You’re in your Intake/Fast Track shift and you see a 94 year old patient who had a trip and fall earlier today and now has elbow pain. The elbow is tender and xray shows a fracture dislocation. You call your local ortho and they want to do a closed reduction in the ED, but you know that’s going to be incredibly painful and you don’t want your kind elderly gentleman to suffer. So what do you do?

One option regularly done in the ED is procedural sedation or conscious sedation. This comes with the inherent risks of overdosing sedation medications leading to apnea and need for intubation or other complications.
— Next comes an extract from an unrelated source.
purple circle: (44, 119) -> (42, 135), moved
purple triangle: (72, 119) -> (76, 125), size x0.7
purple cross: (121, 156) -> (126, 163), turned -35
This risk is increased in an elderly man and can be deemed too risky for the ED based on other comorbidities.

Another path less traveled in the ED is used in the OR regularly and involves regional blocks. These can be highly effective at anesthesia and are used in the OR setting for multiple extremity surgeries. So what block could our gentleman use? A supraclavicular block can give good regional anesthesia to the elbow region to undergo a closed reduction in relative comfort. When done right, it results in anesthesia of the upper limb below the shoulder because all trunks and divisions of the brachial plexus can be anesthetized. These should be done under US guidance because of the close proximity of the subclavian artery as well as the pleura in order to make an arterial puncture or a pneumothorax less of a risk. Below are some instructions and a video for any interested in learning this block.

Link to Instructions

Link to Video

Bottom Line: Think about a regional nerve block when faced with any procedure that may require procedural sedation or large amounts of local anesthesia. And a little anxiolytic can also be combined to increase your overall patient satisfaction score.

References:

Barton, Joel, and Sylvia H. Wilson. “Regional Anesthesia for Elbow and Hand Surgery.”Minimally Invasive Surgery in Orthopedics, 2015, pp. 1–6., doi:10.1007/978-3-319-15206-6_8-1.

“Ultrasound-Guided Supraclavicular Brachial Plexus Block.” NYSORA The New York School of Regional Anesthesia, 13 July 2017, www.nysora.com/ultrasound-guided-supraclavicular-brachial-plexus-block.

ThePainSource. “Ultrasound-Guided Supraclavicular Brachial Plexus Nerve Block – SonoSite.mp4.” YouTube, YouTube, 4 Dec. 2010, www.youtube.com/watch?v=ztOIvfjsB-U.